- **Problem to solve**
The full set of entries below must be returned exactly as shown.
┄┄┄┄┄┄
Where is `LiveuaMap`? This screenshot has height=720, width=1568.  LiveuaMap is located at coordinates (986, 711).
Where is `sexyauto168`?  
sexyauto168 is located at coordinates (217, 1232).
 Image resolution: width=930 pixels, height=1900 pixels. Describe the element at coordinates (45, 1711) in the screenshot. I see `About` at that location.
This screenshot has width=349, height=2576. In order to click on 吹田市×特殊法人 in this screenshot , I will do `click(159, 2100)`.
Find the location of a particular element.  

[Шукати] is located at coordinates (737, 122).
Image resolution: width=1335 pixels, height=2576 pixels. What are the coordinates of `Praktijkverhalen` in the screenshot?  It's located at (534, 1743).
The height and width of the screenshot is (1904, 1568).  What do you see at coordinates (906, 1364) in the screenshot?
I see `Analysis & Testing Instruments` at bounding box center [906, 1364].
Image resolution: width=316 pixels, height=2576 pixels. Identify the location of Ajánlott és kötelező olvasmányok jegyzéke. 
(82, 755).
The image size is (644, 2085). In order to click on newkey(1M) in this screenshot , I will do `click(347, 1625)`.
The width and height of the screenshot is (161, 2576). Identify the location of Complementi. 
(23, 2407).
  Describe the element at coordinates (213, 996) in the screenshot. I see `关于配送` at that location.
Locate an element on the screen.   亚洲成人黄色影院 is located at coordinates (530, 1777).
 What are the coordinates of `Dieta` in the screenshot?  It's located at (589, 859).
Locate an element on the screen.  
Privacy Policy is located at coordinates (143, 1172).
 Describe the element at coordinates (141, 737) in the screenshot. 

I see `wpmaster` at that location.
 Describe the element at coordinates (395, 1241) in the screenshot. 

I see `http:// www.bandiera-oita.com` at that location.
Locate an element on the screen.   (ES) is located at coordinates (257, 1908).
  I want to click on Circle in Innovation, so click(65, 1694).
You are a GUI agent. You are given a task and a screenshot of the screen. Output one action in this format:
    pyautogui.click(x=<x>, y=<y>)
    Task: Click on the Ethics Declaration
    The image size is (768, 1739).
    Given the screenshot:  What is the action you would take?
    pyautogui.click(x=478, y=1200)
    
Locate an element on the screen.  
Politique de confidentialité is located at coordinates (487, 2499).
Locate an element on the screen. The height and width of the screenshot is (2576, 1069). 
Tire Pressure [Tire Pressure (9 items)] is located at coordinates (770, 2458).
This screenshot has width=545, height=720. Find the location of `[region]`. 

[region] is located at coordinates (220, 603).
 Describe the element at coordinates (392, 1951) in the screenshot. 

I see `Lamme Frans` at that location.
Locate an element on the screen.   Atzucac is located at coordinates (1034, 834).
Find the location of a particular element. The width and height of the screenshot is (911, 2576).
┄┄┄┄┄┄
- **Your solution**
Where is `LiveuaMap`? This screenshot has height=720, width=1568.  LiveuaMap is located at coordinates (986, 711).
Where is `sexyauto168`?  
sexyauto168 is located at coordinates (217, 1232).
 Image resolution: width=930 pixels, height=1900 pixels. Describe the element at coordinates (45, 1711) in the screenshot. I see `About` at that location.
This screenshot has width=349, height=2576. In order to click on 吹田市×特殊法人 in this screenshot , I will do `click(159, 2100)`.
Find the location of a particular element.  

[Шукати] is located at coordinates (737, 122).
Image resolution: width=1335 pixels, height=2576 pixels. What are the coordinates of `Praktijkverhalen` in the screenshot?  It's located at (534, 1743).
The height and width of the screenshot is (1904, 1568).  What do you see at coordinates (906, 1364) in the screenshot?
I see `Analysis & Testing Instruments` at bounding box center [906, 1364].
Image resolution: width=316 pixels, height=2576 pixels. Identify the location of Ajánlott és kötelező olvasmányok jegyzéke. 
(82, 755).
The image size is (644, 2085). In order to click on newkey(1M) in this screenshot , I will do `click(347, 1625)`.
The width and height of the screenshot is (161, 2576). Identify the location of Complementi. 
(23, 2407).
  Describe the element at coordinates (213, 996) in the screenshot. I see `关于配送` at that location.
Locate an element on the screen.   亚洲成人黄色影院 is located at coordinates (530, 1777).
 What are the coordinates of `Dieta` in the screenshot?  It's located at (589, 859).
Locate an element on the screen.  
Privacy Policy is located at coordinates (143, 1172).
 Describe the element at coordinates (141, 737) in the screenshot. 

I see `wpmaster` at that location.
 Describe the element at coordinates (395, 1241) in the screenshot. 

I see `http:// www.bandiera-oita.com` at that location.
Locate an element on the screen.   (ES) is located at coordinates (257, 1908).
  I want to click on Circle in Innovation, so click(65, 1694).
You are a GUI agent. You are given a task and a screenshot of the screen. Output one action in this format:
    pyautogui.click(x=<x>, y=<y>)
    Task: Click on the Ethics Declaration
    The image size is (768, 1739).
    Given the screenshot:  What is the action you would take?
    pyautogui.click(x=478, y=1200)
    
Locate an element on the screen.  
Politique de confidentialité is located at coordinates (487, 2499).
Locate an element on the screen. The height and width of the screenshot is (2576, 1069). 
Tire Pressure [Tire Pressure (9 items)] is located at coordinates (770, 2458).
This screenshot has width=545, height=720. Find the location of `[region]`. 

[region] is located at coordinates (220, 603).
 Describe the element at coordinates (392, 1951) in the screenshot. 

I see `Lamme Frans` at that location.
Locate an element on the screen.   Atzucac is located at coordinates (1034, 834).
Find the location of a particular element. The width and height of the screenshot is (911, 2576).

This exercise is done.